Enhancing Compatibility for Windows, Linux, and Mac.
Implement ‘utf-8’ encoding for file handling to enhance compatibility.

demo · 2024 年2 月 28 日 12:18

正在学习 Python, 顺手把 mdict-query 改为支持多 mdd 查询了。
以下是测试代码：

def multi_mdd_test():
    mdx_name = '說文解字.mdx'
    mdx_name = Path(mdx_name)
    dictionary = mdict_query.IndexBuilder(mdx_name)
    css_key = dictionary.get_mdd_keys('\C0001*.png')[0]
    css = dictionary.mdd_lookup(css_key)[0]
    print(css_key)
    print(css)

改好的文件：
mdict_query.zip (3.5 KB)

Vim · 2024 年2 月 29 日 06:25

感谢升级重大特性！我基于此发布了新版本 v2.0

Vim · 2024 年3 月 3 日 18:50

重构程序，全面提升体验，升级到 v3.4
- 采用配置文件方式，而非命令行参数，配合conda可以一键输出，更便捷。
- 丰富配置选项，包括输入输出文件、词典文件、PDF排版、CSS等，更强大。
- 输出信息增加程序状态、查询统计、输出地址、耗时等信息，体验更友好。
- 备份原始词汇，并与输出文件放在一起，方便归档调阅，数据安全有保障。
- 增加时间戳到输出文件名，方便归档查阅所有输出文件，文件管理更方便。

hlmswift · 2024 年7 月 18 日 01:37

关于小白门坎高了一些，windows系统，没有exe或msi等一键安装的文件提供吗？

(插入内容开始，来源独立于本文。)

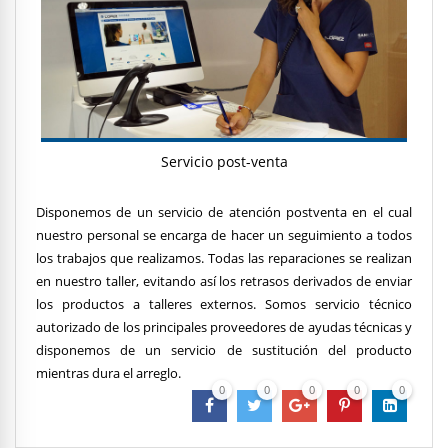
Servicio post-venta
Disponemos de un servicio de atención postventa en el cual
nuestro personal se encarga de hacer un seguimiento a todos
los trabajos que realizamos. Todas las reparaciones se realizan
en nuestro taller, evitando así los retrasos derivados de enviar
los productos a talleres externos. Somos servicio técnico
autorizado de los principales proveedores de ayudas técnicas y
disponemos de un servicio de sustitución del producto
mientras dura el arreglo.
0
0
0
0
0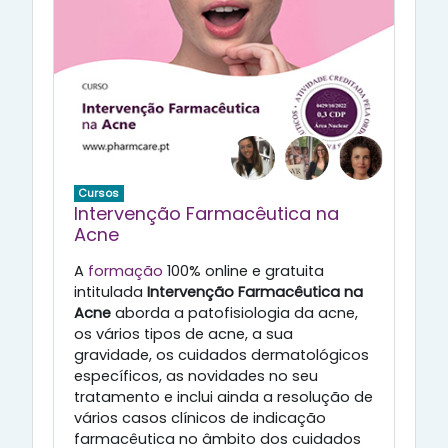
Cursos
Intervenção Farmacêutica na
Acne
A
formação
100% online e gratuita
intitulada
Intervenção Farmacêutica na
Acne
aborda a patofisiologia da acne,
os vários tipos de acne, a sua
gravidade, os cuidados dermatológicos
específicos, as novidades no seu
tratamento e inclui ainda a resolução de
vários casos clínicos de indicação
farmacêutica no âmbito dos cuidados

moran · 2024 年10 月 24 日 16:23

请问运行了主程序出现以下报错怎么处理？谢谢！
Traceback (most recent call last):
File “Desktop/MdxScraper3.6/MdxScraper.py”, line 371, in
found, not_found = {
File “Desktop/MdxScraper3.6/MdxScraper.py”, line 209, in mdx2html
right_soup = BeautifulSoup(‘

’, ‘lxml’)
File “/Library/Frameworks/Python.framework/Versions/3.9/lib/python3.9/site-packages/bs4/init.py”, line 250, in init
raise FeatureNotFound(
bs4.FeatureNotFound: Couldn’t find a tree builder with the features you requested: lxml. Do you need to install a parser library?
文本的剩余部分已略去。